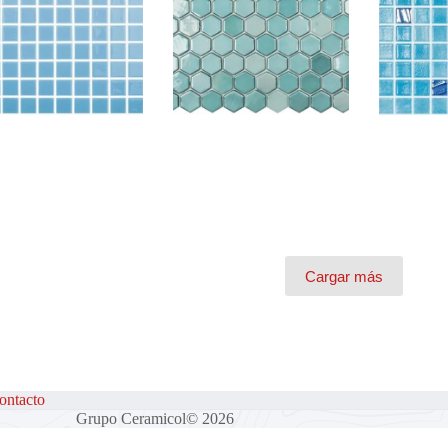
SO TURQUESA 102
LUX TURQUOISE 6001
MALL
MALLA
TU
Cargar más
ontacto
Grupo Ceramicol© 2026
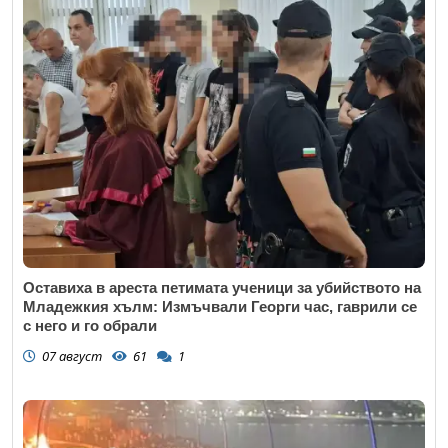
Оставиха в ареста петимата ученици за убийството на
Младежкия хълм: Измъчвали Георги час, гаврили се
с него и го обрали
07 август
61
1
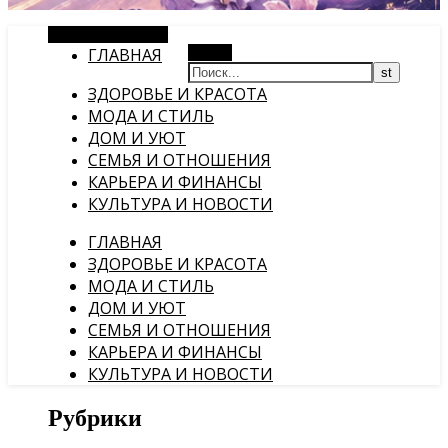
Случайная статья
ГЛАВНАЯ
Поиск
ЗДОРОВЬЕ И КРАСОТА
МОДА И СТИЛЬ
ДОМ И УЮТ
СЕМЬЯ И ОТНОШЕНИЯ
КАРЬЕРА И ФИНАНСЫ
КУЛЬТУРА И НОВОСТИ
ГЛАВНАЯ
ЗДОРОВЬЕ И КРАСОТА
МОДА И СТИЛЬ
ДОМ И УЮТ
СЕМЬЯ И ОТНОШЕНИЯ
КАРЬЕРА И ФИНАНСЫ
КУЛЬТУРА И НОВОСТИ
Рубрики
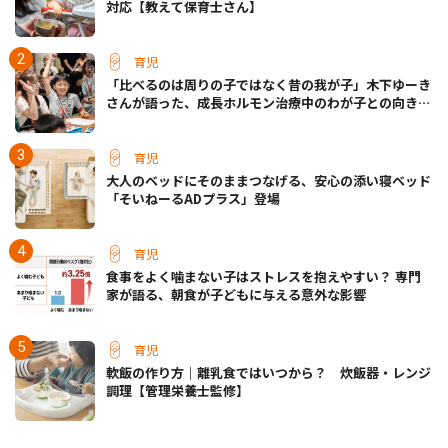
対応【教えて保育士さん】
育児
「比べるのは周りの子ではなく昔の我が子」木下ゆーき
さんが語った、成長ホルモン治療中のわが子との向き合
い方
育児
大人のベッドにそのままつなげる、安心の添い寝ベッド
「そいねーるADプラス」登場
育児
食事をよく噛まない子はストレスを抱えやすい？ 専門
家が語る、朝食が子どもに与える意外な影響
育児
軟飯の作り方｜離乳食ではいつから？ 炊飯器・レンジ
調理【管理栄養士監修】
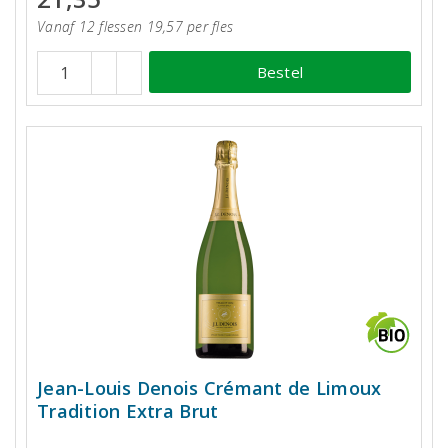
Vanaf 12 flessen 19,57 per fles
Bestel
Jean-Louis Denois Crémant de Limoux
Tradition Extra Brut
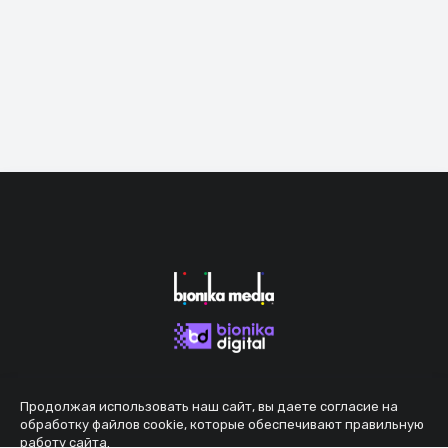
Продолжая использовать наш сайт, вы даете согласие на
обработку файлов cookie, которые обеспечивают правильную
работу сайта.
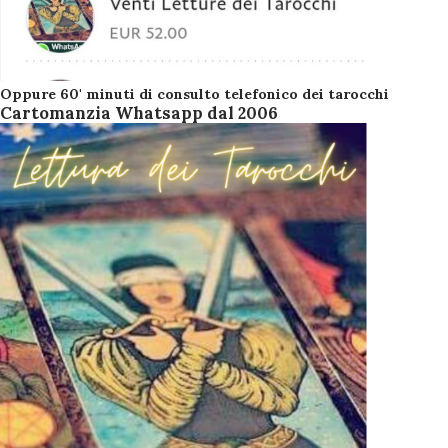
Oppure 60' minuti di consulto telefonico dei tarocchi
Cartomanzia Whatsapp dal 2006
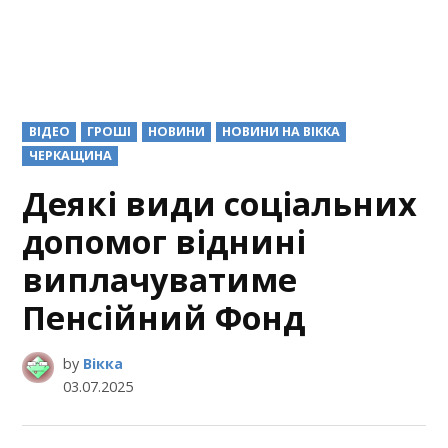
POSTED
ВІДЕО
ГРОШІ
НОВИНИ
НОВИНИ НА ВІККА
IN
ЧЕРКАЩИНА
Деякі види соціальних
допомог віднині
виплачуватиме
Пенсійний Фонд
by
Вікка
03.07.2025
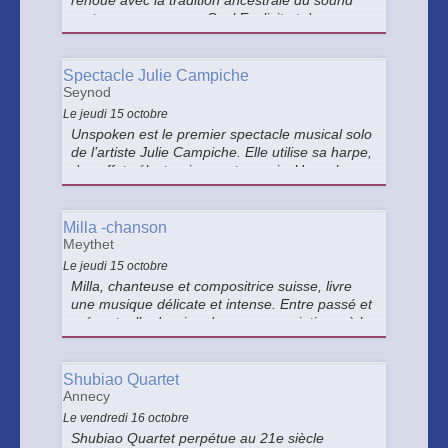
renoue avec la tradition ancestrale du sound
system reggae, avec Soul Explicit et des
special guests ! Puuuull up my selectaaaaa !
Spectacle Julie Campiche
Seynod
Le jeudi 15 octobre
Unspoken est le premier spectacle musical solo
de l’artiste Julie Campiche. Elle utilise sa harpe,
des effets électroniques et sa voix. Unspoken
rend hommage à la force féminine.
Milla -chanson
Meythet
Le jeudi 15 octobre
Milla, chanteuse et compositrice suisse, livre
une musique délicate et intense. Entre passé et
présent, elle dessine des paysages intimes à la
guitare, apprise dès l’enfance, accompagnée
de Jérémie Kisling à la batterie.
Shubiao Quartet
Annecy
Le vendredi 16 octobre
Shubiao Quartet perpétue au 21e siècle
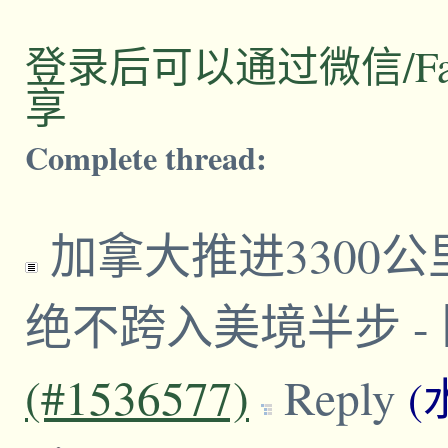
登录后可以通过微信/Facebo
享
Complete thread:
加拿大推进3300
绝不跨入美境半步
-
(#1536577)
Reply
(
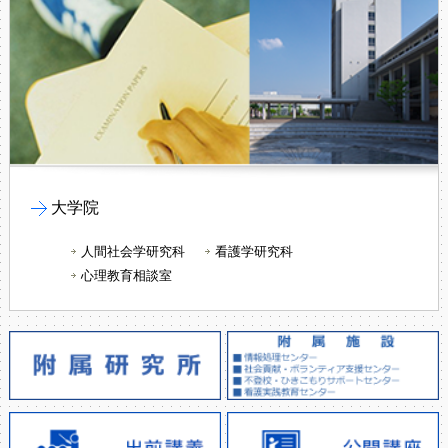
大学院
人間社会学研究科
看護学研究科
心理教育相談室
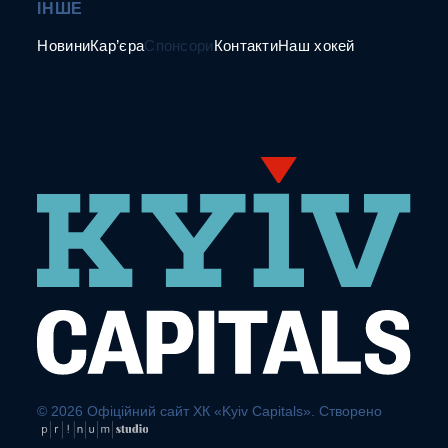
ІНШЕ
Новини
Кар’єра
Спонсори
Контакти
Наш хокей
© 2026 Офіційний сайт ХК «Kyiv Capitals». Створено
----
# Aim of the exercise
Please give the number of lines in the entries that contain the word "Shubiao", and nothing besides it.

# Solution to this task
2